Borrowers with poor credit ratings often turn to alternative debt financing options, such as online lenders. These companies charge very high-interest rates, so you should only turn to them as a last resort.

Equity Financing

This type of financing requires you to sell a stake in your business. In return for a cash sum, you must turn over a percentage of your earnings to an investor.

The advantage of equity financing is that the investor bears the risk. If your business fails, you won’t be left with a debt to repay a lender.

However, if your venture succeeds, you’ll have to sacrifice a percentage of your earnings to your shareholders, unless you can buy them out.
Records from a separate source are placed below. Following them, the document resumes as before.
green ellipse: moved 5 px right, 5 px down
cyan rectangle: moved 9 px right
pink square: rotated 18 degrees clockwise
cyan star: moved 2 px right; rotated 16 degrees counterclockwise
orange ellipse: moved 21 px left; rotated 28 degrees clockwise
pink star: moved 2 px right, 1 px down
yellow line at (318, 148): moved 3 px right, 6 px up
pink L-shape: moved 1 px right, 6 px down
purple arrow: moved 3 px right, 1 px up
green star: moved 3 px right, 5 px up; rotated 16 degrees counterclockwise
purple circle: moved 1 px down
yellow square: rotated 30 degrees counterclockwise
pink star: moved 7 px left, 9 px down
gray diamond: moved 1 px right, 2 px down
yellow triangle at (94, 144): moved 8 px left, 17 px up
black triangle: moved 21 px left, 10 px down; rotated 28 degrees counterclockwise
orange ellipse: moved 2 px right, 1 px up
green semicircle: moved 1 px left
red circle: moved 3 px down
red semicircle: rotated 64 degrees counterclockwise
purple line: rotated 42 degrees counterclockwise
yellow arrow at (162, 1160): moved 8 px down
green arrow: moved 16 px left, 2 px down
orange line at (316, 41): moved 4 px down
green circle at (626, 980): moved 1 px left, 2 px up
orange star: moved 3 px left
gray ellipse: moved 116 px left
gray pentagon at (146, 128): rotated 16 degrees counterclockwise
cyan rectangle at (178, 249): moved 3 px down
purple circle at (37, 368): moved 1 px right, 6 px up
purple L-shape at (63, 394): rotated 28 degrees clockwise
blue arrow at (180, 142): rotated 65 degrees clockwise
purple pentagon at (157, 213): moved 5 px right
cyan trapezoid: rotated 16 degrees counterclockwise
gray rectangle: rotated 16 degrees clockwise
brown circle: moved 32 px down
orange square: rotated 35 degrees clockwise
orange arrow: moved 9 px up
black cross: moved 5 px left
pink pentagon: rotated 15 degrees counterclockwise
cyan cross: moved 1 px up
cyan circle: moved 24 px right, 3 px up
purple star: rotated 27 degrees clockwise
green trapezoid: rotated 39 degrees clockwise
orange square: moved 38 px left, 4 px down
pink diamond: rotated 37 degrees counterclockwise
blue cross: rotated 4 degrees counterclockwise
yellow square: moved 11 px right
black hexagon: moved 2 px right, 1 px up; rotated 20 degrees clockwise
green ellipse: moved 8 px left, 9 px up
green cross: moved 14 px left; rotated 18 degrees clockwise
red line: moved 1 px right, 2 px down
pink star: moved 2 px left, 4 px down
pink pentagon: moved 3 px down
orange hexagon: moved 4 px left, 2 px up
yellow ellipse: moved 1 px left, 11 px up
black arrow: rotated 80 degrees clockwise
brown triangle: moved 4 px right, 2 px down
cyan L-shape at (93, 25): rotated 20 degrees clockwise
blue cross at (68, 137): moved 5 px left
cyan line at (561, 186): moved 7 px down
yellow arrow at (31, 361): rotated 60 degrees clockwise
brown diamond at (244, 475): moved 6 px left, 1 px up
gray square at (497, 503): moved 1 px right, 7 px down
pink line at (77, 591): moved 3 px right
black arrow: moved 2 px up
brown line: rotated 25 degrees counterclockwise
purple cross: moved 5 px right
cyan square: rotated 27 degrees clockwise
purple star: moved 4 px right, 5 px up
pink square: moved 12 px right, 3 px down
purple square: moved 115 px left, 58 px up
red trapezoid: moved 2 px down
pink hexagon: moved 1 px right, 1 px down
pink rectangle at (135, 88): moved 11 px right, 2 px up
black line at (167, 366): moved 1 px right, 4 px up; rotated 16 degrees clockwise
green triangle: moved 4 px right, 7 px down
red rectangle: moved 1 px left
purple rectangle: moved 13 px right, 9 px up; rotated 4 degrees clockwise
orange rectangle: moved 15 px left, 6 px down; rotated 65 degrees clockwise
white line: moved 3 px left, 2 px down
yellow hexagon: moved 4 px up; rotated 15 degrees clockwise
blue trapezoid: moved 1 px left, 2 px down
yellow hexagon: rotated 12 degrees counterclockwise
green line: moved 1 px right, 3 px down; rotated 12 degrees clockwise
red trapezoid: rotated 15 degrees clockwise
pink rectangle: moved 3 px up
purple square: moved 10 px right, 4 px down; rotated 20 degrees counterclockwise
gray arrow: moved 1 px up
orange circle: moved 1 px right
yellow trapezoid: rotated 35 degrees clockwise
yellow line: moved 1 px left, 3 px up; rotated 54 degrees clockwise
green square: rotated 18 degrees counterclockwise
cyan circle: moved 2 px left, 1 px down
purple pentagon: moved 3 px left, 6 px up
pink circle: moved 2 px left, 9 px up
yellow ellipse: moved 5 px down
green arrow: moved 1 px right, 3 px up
Photo by Esteban Lopez on Unsplash.
Photo by Esteban Lopez on Unsplash.

Operational Facilities

The nature of your operational facilities will vary depending on the type of cannabis business you’re starting.

Growing Cannabis

If you’re a grower, the first thing you’ll need is a plot of land. Small growing operations don’t require much space, but if you have ambitions to expand, you should buy a more substantial plot than you need during the startup. 

You’ll also have to consider growing equipment.

Most top-shelf cannabis nowadays is grown indoors; if you choose this method, you’ll need grow tents, pots, humidifiers and dehumidifiers, thermometers, fans, special lights, and plant food.

Growing outdoors doesn’t require too much of an investment in equipment, but there may be a compromise in the amount of work required to grow in an unpredictable environment.

Cannabis Retail

While online cannabis stores are becoming more common, restrictions on cannabis marketing can make it challenging to scale up.

There are also regulatory issues to manage if you want to mail cannabis from one place to another, especially across state lines. Besides, many cannabis connoisseurs prefer to see and smell their weed in person before buying it.

Therefore, while the startup costs associated with cannabis delivery are negligible, it isn’t the right choice for everyone.

Physical stores are prevalent in many areas that have decriminalized cannabis. If you want to set up as a cannabis retailer, you won’t need much other than premises, licenses, and stock. If your store becomes successful and you develop a well-known brand, you could potentially open up at another location. 

Getting Ahead as a Cannabis Entrepreneur in 2020

As you can see, a lot of work goes into building a profitable marijuana business. If you want to lay the foundations for a large enterprise, you need to make the right decisions from the start of your journey.

The factors we’ve looked at above are the most important to remember when your business starts to grow.